Installing a Nail-Fin Window Over Rigid-Foam Insulation
As we add thicker insulation and more water-sensitive materials to the walls of our houses, it becomes increasingly important to detail our exterior walls to keep water out. Window flashing is one of the parts of a house where this matters most. Getting flashing details right for the common nail-fin-style window means making leakproof transitions between the water-resistive barrier (WRB) and the flanges that fasten the window to the wall.

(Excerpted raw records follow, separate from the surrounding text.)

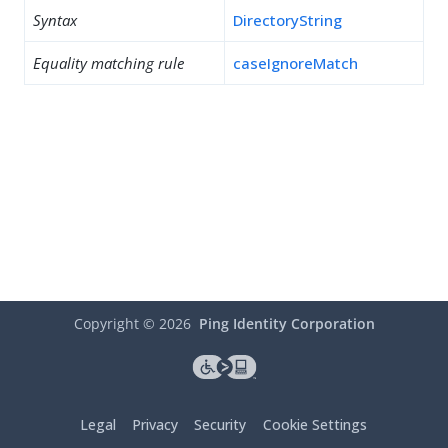
Syntax
DirectoryString
Equality matching rule
caseIgnoreMatch
Copyright ©
2026
Ping Identity Corporation
Legal
Privacy
Security
Cookie Settings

In this Fine Homebuilding Shop Class video series, professional builder Jake Bruton demonstrates the crucial steps for getting the flashing details right when installing a flanged window in a wall covered in a layer of rigid-foam insulation. There are many ways to detail an assembly like this; Jake has chosen to build extended wooden bucks that bring the rough opening out to the plane of the rigid foam, providing a solid surface for fastening the window. He will leave the insulation off of the wall until after the window is installed, allowing him to flash around the buck and to the Zip System sheathing covering the wall. He chose to bridge the gaps with Zip System’s Liquid Flash because of the complexity that the buck adds to the window opening.

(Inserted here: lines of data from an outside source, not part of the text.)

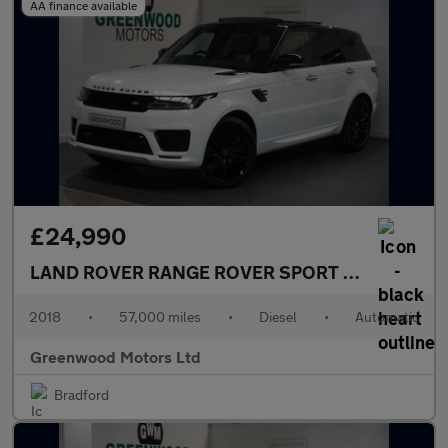
AA finance available
£24,990
LAND ROVER RANGE ROVER SPORT
3.0 SD V6 HSE
2018
•
57,000 miles
•
Diesel
•
Automatic
Greenwood Motors Ltd
Bradford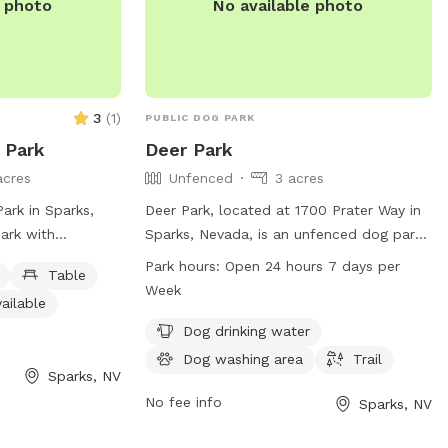
e photo
No available photo
3
(
1
)
PUBLIC DOG PARK
 Park
Deer Park
acres
Unfenced
3 acres
ark in Sparks,
Deer Park, located at 1700 Prater Way in
ark with
Sparks, Nevada, is an unfenced dog park
inking water, a
with amenities such as dog drinking
Park hours:
Open 24 hours 7 days per
Table
om, a swimming
water, a washing area, and a trail for
Week
ailable
 a trail for dogs
dogs to enjoy. The park is open 24 hours
ntact the park at
a day, 7 days a week. For more
Dog drinking water
il at
information, visit tmparksfoundation.org
Dog washing area
Trail
Sparks, NV
unty.gov
for
or email
info@tmparksfoundation.org
.
No fee info
Sparks, NV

In the first episode of the video series, Jake prepares the opening in the wall by applying sealant around the rough opening, across the buck, and onto the entire surface of the studs inside the opening before troweling it to create a flat, continuous moisture barrier. Next, he adds a bead of the same sealant around the sides and top of the opening before inserting, plumbing, squaring up, and fastening the window in place. The third episode outlines the methods for masking the window frame with painter’s tape and then covering the top and side window flanges with the liquid flashing to create the primary flashing details. Finally, he applies foam and quality caulk in the gaps between the window and the interior side of the rough opening to wrap up this airtight, energy-efficient installation.